Wes Welker had similar receiving numbers in college; 259 receptions for 3069 yards and 21 Touchdowns. Lance Lenoir totaled 273 receptions for 3796 yards and 28 touchdowns, and while Lenoir has some special teams experience, Welker, Danny Amendola, and Jeremy Kerley were more productive on special teams in college. Also, they all have older Breakout Ages and worse College Dominators (as well as being around 4-inches shorter and 14-pounds lighter.)
Comparing players that are similar in size, I found three successful players who don’t necessarily dominate using their 40-time: Rishard Mattews (6-0, 210 pounds), Robert Woods (6-0, 201 pounds), and Allen Hurns (6-1, 205 pounds). All three seem like a reach because they are generally more athletic than Lance Lenoir, although Lenoir has better agility than both Robert Woods and Allen Hurns.

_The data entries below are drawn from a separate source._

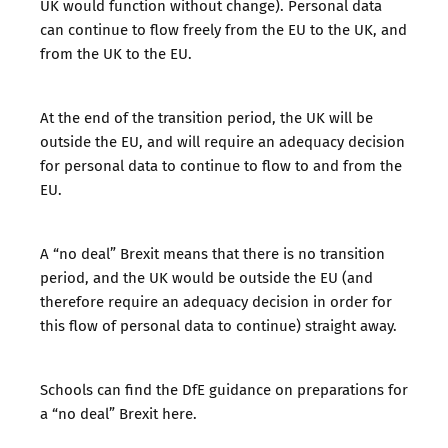
UK would function without change). Personal data
can continue to flow freely from the EU to the UK, and
from the UK to the EU.
At the end of the transition period, the UK will be
outside the EU, and will require an adequacy decision
for personal data to continue to flow to and from the
EU.
A “no deal” Brexit means that there is no transition
period, and the UK would be outside the EU (and
therefore require an adequacy decision in order for
this flow of personal data to continue) straight away.
Schools can find the DfE guidance on preparations for
a “no deal” Brexit
here
.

Rishard Matthews has a more comparable, 23rd percentile, 40-yime and 87th percentile College Dominator Rating but has significantly better Burst, Agility and Catch Radius. In Matthews junior and senior years in Nevada, he caught 2,243 yards from Colin Kaepernick. But he averaging 15.3 yards per reception compared to Lenoir’s 13.9 yards per reception with two rushing touchdowns. Matthews earned his numbers with a very different role.
Remember, these are unlikely comparisons for a deep dynasty stash. More comparisons can be made between Lance Lenoir and unsuccessful players, such as Titus Davis. Davis was a good roster clogged to watch in 2015. After going undrafted, Davis signed as a free agent in San Diego. Unfortunately, he either never found his opportunity or didn’t develop into one. After bouncing around a number of practice squads he retired from football in August 2016.
It’s helpful to dig through Breakout Age and College Dominator Rating for any prospect to find hidden values. All of the deep dynasty stashed outlined have flawed profiles, but like Allen Hurns in 2015, if opportunity presents itself early, they have the necessary college dominance at an early age to flash. In summary, Lance Lenoir and DeAngelo Yancey are the best of the worst.